* TASK STATEMENT *
Working from the listing below, pick each line containing the word "Việt" and copy it.

* SUPPLIED DATA *
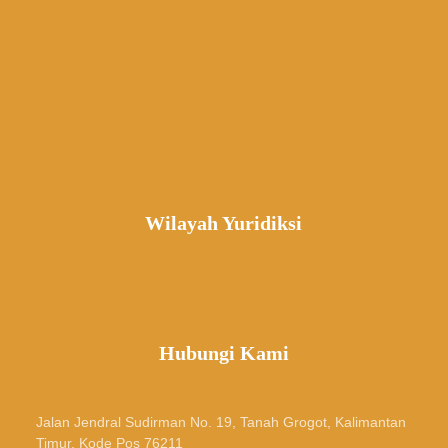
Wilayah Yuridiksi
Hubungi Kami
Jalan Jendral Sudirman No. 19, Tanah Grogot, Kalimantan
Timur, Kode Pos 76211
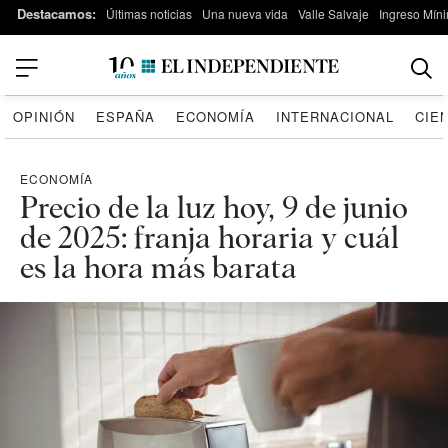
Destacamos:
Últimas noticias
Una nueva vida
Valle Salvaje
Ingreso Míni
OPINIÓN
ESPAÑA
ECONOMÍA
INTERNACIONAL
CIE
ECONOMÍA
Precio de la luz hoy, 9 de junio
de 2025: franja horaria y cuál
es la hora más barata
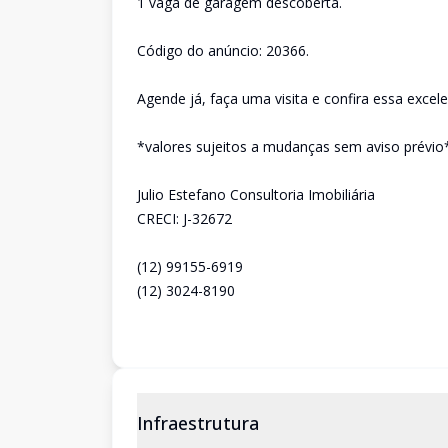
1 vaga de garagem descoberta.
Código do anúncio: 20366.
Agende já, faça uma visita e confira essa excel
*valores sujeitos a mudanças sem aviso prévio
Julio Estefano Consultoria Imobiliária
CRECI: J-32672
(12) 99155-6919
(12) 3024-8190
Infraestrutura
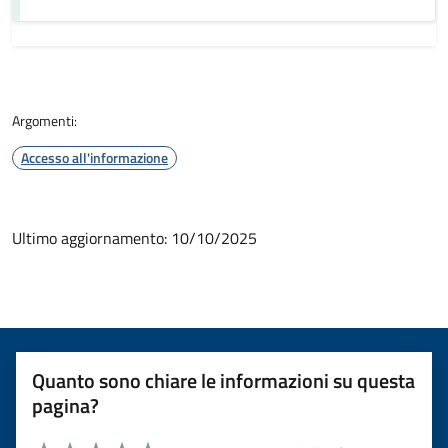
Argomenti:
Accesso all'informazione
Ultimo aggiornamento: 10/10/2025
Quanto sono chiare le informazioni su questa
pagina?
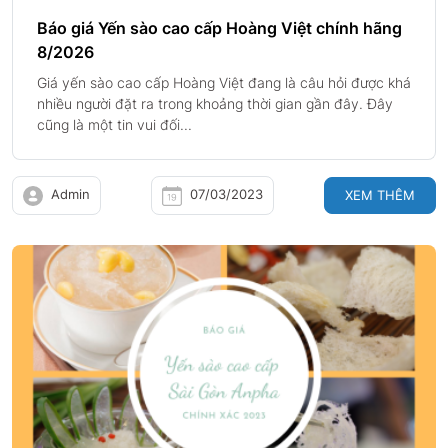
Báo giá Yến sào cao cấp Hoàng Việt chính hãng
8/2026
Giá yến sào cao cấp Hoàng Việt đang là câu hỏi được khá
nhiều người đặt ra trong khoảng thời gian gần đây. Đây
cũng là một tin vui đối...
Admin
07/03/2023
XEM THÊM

* ANSWER BELOW *
Báo giá Yến sào cao cấp Hoàng Việt chính hãng
Giá yến sào cao cấp Hoàng Việt đang là câu hỏi được khá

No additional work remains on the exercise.